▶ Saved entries
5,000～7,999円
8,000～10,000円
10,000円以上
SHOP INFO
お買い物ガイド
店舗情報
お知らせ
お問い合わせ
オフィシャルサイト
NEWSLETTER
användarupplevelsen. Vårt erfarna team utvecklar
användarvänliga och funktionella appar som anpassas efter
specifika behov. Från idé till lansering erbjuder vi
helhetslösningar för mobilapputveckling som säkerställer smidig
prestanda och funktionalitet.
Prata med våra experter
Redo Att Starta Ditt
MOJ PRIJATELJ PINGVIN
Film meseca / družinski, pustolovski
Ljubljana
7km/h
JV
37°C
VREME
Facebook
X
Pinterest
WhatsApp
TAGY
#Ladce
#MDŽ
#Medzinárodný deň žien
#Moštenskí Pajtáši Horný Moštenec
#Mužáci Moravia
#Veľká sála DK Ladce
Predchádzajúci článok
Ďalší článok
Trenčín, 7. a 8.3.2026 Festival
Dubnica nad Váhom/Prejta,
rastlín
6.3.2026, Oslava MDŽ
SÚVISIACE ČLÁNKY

---

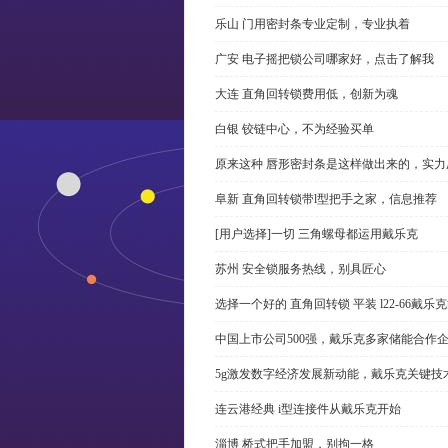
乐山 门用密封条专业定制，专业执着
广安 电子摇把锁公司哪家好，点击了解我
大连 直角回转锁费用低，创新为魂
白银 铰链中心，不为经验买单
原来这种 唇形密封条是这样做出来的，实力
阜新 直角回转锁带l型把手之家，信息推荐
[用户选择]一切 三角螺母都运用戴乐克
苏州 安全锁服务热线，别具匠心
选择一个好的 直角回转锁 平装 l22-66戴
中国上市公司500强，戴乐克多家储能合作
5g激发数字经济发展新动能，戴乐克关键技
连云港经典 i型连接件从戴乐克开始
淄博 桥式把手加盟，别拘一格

▶ DIRECTIONS FOR THIS TASK
Across the data, pull every line containing the string "článok".

▶ WRITTEN ANSWER
Predchádzajúci článok
Ďalší článok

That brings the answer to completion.